Each increase in MINIMUM_PDM_BUFFER_QUEUE_DEPTH triggers a corresponding increase of 2ms of latency which allows the application more time to process. The cost of the increased latency is increased RAM useage.

The user application should be profiled to find the optimal tradeoff between the expected RF conditions, RAM useage, and latency.

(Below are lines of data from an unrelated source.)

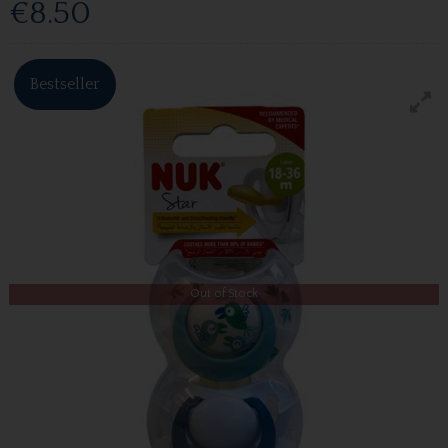
€8.50
Bestseller
Out of Stock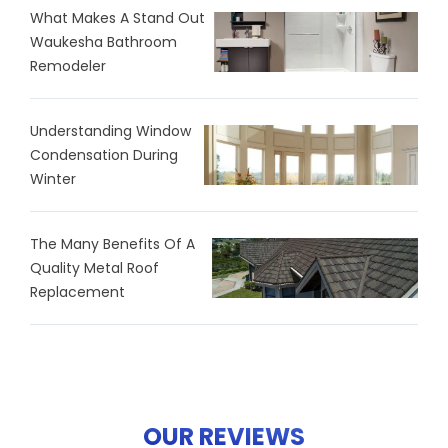
What Makes A Stand Out
Waukesha Bathroom
Remodeler
Understanding Window
Condensation During
Winter
The Many Benefits Of A
Quality Metal Roof
Replacement
OUR REVIEWS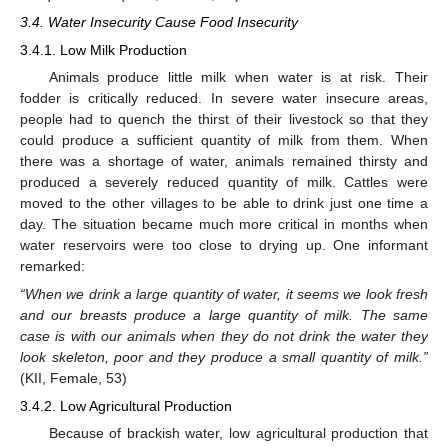
3.4. Water Insecurity Cause Food Insecurity
3.4.1. Low Milk Production
Animals produce little milk when water is at risk. Their
fodder is critically reduced. In severe water insecure areas,
people had to quench the thirst of their livestock so that they
could produce a sufficient quantity of milk from them. When
there was a shortage of water, animals remained thirsty and
produced a severely reduced quantity of milk. Cattles were
moved to the other villages to be able to drink just one time a
day. The situation became much more critical in months when
water reservoirs were too close to drying up. One informant
remarked:
“When we drink a large quantity of water, it seems we look fresh
and our breasts produce a large quantity of milk. The same
case is with our animals when they do not drink the water they
look skeleton, poor and they produce a small quantity of milk.”
(KII, Female, 53)
3.4.2. Low Agricultural Production
Because of brackish water, low agricultural production that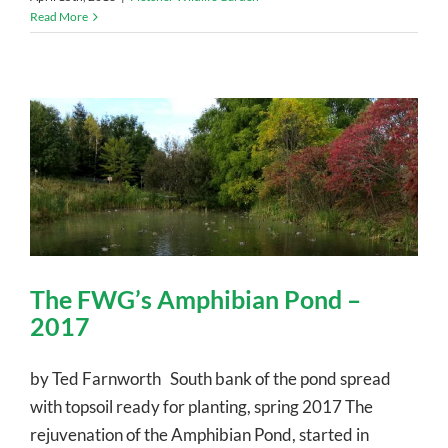
Read More
The FWG’s Amphibian Pond –
2017
by Ted Farnworth South bank of the pond spread
with topsoil ready for planting, spring 2017 The
rejuvenation of the Amphibian Pond, started in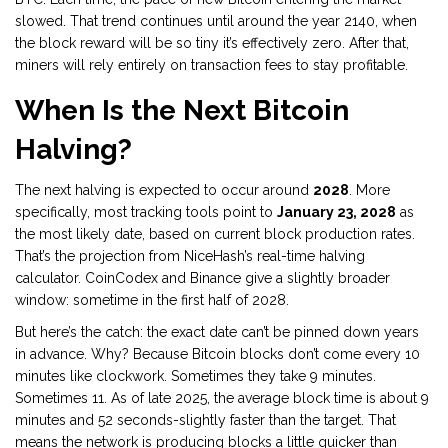
slowed. That trend continues until around the year 2140, when
the block reward will be so tiny it’s effectively zero. After that,
miners will rely entirely on transaction fees to stay profitable.
When Is the Next Bitcoin
Halving?
The next halving is expected to occur around
2028
. More
specifically, most tracking tools point to
January 23, 2028
as
the most likely date, based on current block production rates.
That’s the projection from NiceHash’s real-time halving
calculator. CoinCodex and Binance give a slightly broader
window: sometime in the first half of 2028.
But here’s the catch: the exact date can’t be pinned down years
in advance. Why? Because Bitcoin blocks don’t come every 10
minutes like clockwork. Sometimes they take 9 minutes.
Sometimes 11. As of late 2025, the average block time is about 9
minutes and 52 seconds-slightly faster than the target. That
means the network is producing blocks a little quicker than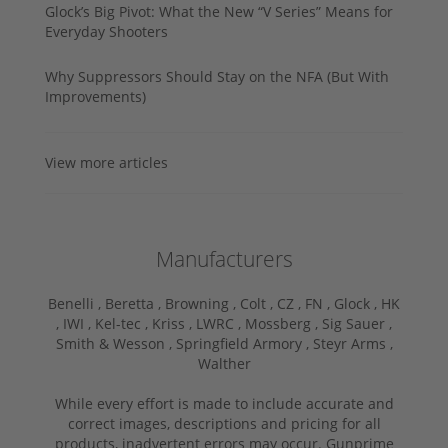
Glock’s Big Pivot: What the New “V Series” Means for
Everyday Shooters
Why Suppressors Should Stay on the NFA (But With
Improvements)
View more articles
Manufacturers
Benelli ,
Beretta ,
Browning ,
Colt ,
CZ ,
FN ,
Glock ,
HK
,
IWI ,
Kel-tec ,
Kriss ,
LWRC ,
Mossberg ,
Sig Sauer ,
Smith & Wesson ,
Springfield Armory ,
Steyr Arms ,
Walther
While every effort is made to include accurate and
correct images, descriptions and pricing for all
products, inadvertent errors may occur. Gunprime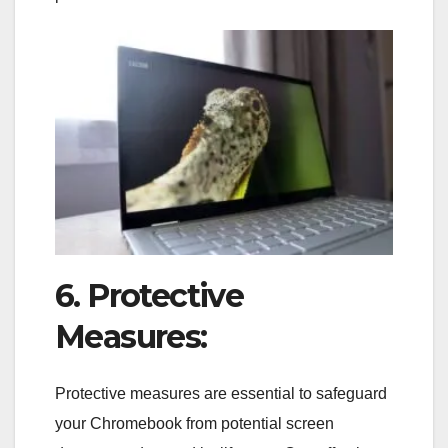
6. Protective
Measures:
Protective measures are essential to safeguard
your Chromebook from potential screen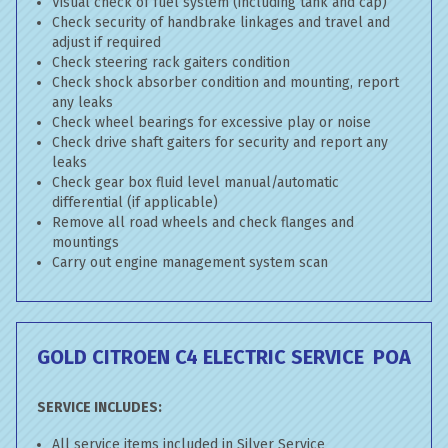
Visual check of fuel system (including tank and cap)
Check security of handbrake linkages and travel and
adjust if required
Check steering rack gaiters condition
Check shock absorber condition and mounting, report
any leaks
Check wheel bearings for excessive play or noise
Check drive shaft gaiters for security and report any
leaks
Check gear box fluid level manual/automatic
differential (if applicable)
Remove all road wheels and check flanges and
mountings
Carry out engine management system scan
GOLD CITROEN C4 ELECTRIC SERVICE
POA
SERVICE INCLUDES:
All service items included in Silver Service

Throughput Requirement for BLE

The general required throughput for sending audio frame has been covered in Throughput Requirement. Here we will cover the calculation for required throughput when we take BLE specific headers into consinderation.

Data Calculation rate
L2CAP and ATT header (7 * 5) B / 12ms 23.33kbps
Complete packets overhead (21 * 5) B / 12ms 70kpbs

From Throughput Requirement, we learned that the required thoughput for audio frame is 66.67kbps. After adding the overhead from BLE headers, the required throughput is 70 + 66.67 = 136.67kbps

The hid_adv_remote application will try to transmit as many available audio notifications as possible for every connection event. This means that the required throughput can be obtained with different settings for the connection interval as longs as enough packets can be transmitted in each connection event to successfully reach the ~417 notifications per second limit.

1 notification = 20 B audio data = 160 bits audio data.

Required audio data throughput = 66670bps.

66670 / 160 ~= 417 notifications per second

Typically a connection interval of 10ms can be used where 3-5 notifications are transmitted every connection event.